My friends grandparents are selling there home, on the left exterior wall is 2 kitchens, one on top of the other, which are wet vented. All the other plumbing is in the right side of the house. I have now snaked the drain out twice( in the basement) and its backed up for the third time now. Since the house is vacant no one is using anything. It's abs, house is 30 years old. Only thing the sink is being used for is rinsing out cleaning supplies before the house is sold. 

My guess is that the drain is back grading in the ground.

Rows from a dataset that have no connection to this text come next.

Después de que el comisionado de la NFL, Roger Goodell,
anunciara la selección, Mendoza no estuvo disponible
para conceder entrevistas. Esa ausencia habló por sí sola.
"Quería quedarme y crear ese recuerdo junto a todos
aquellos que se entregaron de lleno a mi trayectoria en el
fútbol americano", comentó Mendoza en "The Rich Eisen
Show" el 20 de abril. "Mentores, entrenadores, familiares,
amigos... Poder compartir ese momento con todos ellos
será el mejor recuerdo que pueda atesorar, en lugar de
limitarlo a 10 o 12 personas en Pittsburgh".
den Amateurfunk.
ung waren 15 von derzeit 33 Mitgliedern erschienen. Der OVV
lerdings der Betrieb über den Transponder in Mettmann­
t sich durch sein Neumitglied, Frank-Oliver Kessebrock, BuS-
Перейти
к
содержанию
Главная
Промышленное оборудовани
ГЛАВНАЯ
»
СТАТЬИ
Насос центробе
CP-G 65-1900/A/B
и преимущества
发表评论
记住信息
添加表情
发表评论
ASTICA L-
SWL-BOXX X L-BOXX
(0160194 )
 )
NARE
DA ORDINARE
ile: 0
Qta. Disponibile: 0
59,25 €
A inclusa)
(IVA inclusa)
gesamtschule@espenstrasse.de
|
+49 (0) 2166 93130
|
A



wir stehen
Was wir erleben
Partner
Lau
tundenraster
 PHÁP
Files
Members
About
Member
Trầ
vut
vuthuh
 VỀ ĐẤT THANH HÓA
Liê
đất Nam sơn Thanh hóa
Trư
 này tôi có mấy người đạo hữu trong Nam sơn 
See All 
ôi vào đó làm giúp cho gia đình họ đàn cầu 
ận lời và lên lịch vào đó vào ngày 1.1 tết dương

Looking for some input on what you guys might think it is.


thx


----------



## gear junkie (Jun 20, 2008)

What are you using to clear the line?


----------



## rocksteady (Oct 8, 2008)

I'm thinking it might be jetter-time.








Paul


----------



## user2090 (Sep 26, 2009)

Is there a history of this drain backing up? Is the drain backing up under ground? What are you using, how far are you running it? What has been pulled out before, do you know what is material is causing a back up?


----------



## Will (Jun 6, 2010)

http://www.liquidplumr.com/faq.php?gclid=CNqIrNX4hagCFQjs7QodDiKyqQ

I haven't ran a machine in years:thumbsup:


----------



## Will (Jun 6, 2010)

http://www.suite101.com/content/clear-clogged-drain-with-tide-detergent-a142438

Or that:thumbup:


----------



## Will (Jun 6, 2010)

Serious note try a cutter head like this, if it's grease it will take a while but you should be able to clear it. Finish it off with a u cutter to scape the walls. 

Amazon.com: Ridgid/Kollmann 63195 T-6 Grease Cutter Cutter Heads: Home Improvement

If that doesn't work bust out the jackhammer.....


----------



## rocksteady (Oct 8, 2008)

Paul


----------



## Cal (Jun 17, 2008)

Sounds like it might be broke in the ground


----------



## AKdaplumba (Jan 12, 2010)

I used a a 3/8 snake both times plus zonk, half the bottle of it the second time. I ran it the whole 30 ft.


----------



## breid1903 (Feb 8, 2009)

*ak*

how far to the other side of house. i'll bet it's more than 30'. i use 5/16" x 50' and that is just barely enough, sometimes. been thinking about some 5/8" cable for my 60. i probably still be thinking when i die. lol. i don't want to poke a dog with a sharp stick but have you tried a water ram? it's worked for me with drum traps a few times. breid................:rockon:


----------